On Friday 20 May 2016 16:24:53 Sricharan R wrote:
> While using the generic pagetable ops the tlb maintenance
> operation gets completed in the sync callback. So use writel_relaxed
> for all register access and add a mb() at appropriate places.
> 
> Signed-off-by: Sricharan R <sricharan@xxxxxxxxxxxxxx>
> ---
>  drivers/iommu/msm_iommu.c         |  24 +++++++--
>  drivers/iommu/msm_iommu_hw-8xxx.h | 109 ++++++++++++++++++++------------------
>  2 files changed, 79 insertions(+), 54 deletions(-)
> 
> diff --git a/drivers/iommu/msm_iommu.c b/drivers/iommu/msm_iommu.c
> index 0299a37..dfcaeef 100644
> --- a/drivers/iommu/msm_iommu.c
> +++ b/drivers/iommu/msm_iommu.c
> @@ -124,6 +124,9 @@ static void msm_iommu_reset(void __iomem *base, int ncb)
>  		SET_TLBLKCR(base, ctx, 0);
>  		SET_CONTEXTIDR(base, ctx, 0);
>  	}
> +
> +	/* Ensure completion of relaxed writes from the above SET macros */
> +	mb();
>  }

Why do the above use the relaxed writes? Do you have any performance
numbers showing that skipping the sync for the reset makes a measurable
difference?

How did you prove that skipping the sync before the write is safe?

How about resetting the iommu less often instead?

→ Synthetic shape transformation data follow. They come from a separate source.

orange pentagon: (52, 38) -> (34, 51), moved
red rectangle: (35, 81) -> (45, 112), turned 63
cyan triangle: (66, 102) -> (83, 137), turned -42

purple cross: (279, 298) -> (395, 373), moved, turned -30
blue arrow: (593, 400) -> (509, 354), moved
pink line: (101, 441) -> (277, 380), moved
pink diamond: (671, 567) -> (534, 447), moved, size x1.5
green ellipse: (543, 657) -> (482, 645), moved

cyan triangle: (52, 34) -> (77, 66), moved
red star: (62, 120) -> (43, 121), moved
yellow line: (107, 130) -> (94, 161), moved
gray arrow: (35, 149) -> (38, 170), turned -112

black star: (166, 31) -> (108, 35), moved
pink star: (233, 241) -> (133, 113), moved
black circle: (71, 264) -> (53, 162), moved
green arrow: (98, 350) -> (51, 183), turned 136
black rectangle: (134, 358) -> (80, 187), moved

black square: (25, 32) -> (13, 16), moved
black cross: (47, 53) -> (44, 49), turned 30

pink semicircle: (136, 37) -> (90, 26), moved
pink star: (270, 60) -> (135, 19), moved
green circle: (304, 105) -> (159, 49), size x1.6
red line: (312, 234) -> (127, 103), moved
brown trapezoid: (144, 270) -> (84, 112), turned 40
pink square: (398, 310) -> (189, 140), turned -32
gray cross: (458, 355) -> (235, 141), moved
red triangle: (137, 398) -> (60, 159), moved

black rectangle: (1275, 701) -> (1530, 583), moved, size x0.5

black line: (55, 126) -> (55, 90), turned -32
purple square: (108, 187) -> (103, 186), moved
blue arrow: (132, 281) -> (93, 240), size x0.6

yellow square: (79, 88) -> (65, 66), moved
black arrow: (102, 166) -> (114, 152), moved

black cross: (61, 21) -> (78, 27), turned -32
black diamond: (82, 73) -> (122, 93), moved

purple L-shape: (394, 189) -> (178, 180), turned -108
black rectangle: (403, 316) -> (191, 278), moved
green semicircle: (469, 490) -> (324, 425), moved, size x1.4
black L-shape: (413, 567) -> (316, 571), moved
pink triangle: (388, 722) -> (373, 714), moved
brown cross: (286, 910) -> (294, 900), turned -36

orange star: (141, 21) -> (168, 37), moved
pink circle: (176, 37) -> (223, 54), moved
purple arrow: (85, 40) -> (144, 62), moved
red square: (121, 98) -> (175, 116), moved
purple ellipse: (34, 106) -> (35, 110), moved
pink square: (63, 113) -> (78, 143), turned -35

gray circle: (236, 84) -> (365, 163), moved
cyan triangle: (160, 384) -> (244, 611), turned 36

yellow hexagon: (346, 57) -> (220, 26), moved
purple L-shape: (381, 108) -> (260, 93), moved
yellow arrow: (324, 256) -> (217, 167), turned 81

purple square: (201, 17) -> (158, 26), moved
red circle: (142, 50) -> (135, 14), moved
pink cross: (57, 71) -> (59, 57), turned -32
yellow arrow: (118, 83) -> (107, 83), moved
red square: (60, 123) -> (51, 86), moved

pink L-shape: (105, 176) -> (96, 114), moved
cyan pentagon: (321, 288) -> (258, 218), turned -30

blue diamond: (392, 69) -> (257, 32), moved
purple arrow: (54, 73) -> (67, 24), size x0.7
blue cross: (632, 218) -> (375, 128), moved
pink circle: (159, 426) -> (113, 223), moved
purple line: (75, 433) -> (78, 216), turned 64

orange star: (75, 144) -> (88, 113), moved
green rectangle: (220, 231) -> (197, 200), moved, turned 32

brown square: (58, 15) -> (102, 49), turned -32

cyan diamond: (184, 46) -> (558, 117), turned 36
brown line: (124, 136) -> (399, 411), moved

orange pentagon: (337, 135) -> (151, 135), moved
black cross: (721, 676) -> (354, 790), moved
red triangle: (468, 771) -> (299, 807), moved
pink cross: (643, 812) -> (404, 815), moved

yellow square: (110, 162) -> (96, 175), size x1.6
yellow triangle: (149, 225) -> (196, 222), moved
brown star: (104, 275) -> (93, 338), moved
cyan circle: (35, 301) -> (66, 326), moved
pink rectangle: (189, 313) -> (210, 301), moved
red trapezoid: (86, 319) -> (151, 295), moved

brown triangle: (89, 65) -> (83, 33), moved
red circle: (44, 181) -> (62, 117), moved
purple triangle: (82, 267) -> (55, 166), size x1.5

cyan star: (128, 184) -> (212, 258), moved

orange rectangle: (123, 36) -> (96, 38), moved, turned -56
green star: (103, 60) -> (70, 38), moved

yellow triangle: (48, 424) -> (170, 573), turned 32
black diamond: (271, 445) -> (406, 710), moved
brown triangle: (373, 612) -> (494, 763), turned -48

>  static void __flush_iotlb(void *cookie)
> @@ -141,6 +144,9 @@ static void __flush_iotlb(void *cookie)
>  		list_for_each_entry(master, &iommu->ctx_list, list)
>  			SET_CTX_TLBIALL(iommu->base, master->num, 0);
>  
> +		/* To ensure completion of TLBIALL above */
> +		mb();
> +
>  		__disable_clocks(iommu);
>  	}
>  fail:

__disable_clocks() takes spinlocks and accesses the hardware, which
in turn will also involve multiple syncs, so this seems like
a premature optimization. 

Have you tried just leaving the clocks enabled? I'd suspect you could
gain more performance that way.

> @@ -181,7 +187,8 @@ fail:
>  
>  static void __flush_iotlb_sync(void *cookie)
>  {
> -	/* To avoid a null function pointer */
> +	/* To ensure completion of the TLBIVA in __flush_iotlb_range */
> +	mb();
>  }

I don't understand the specific race from the comment.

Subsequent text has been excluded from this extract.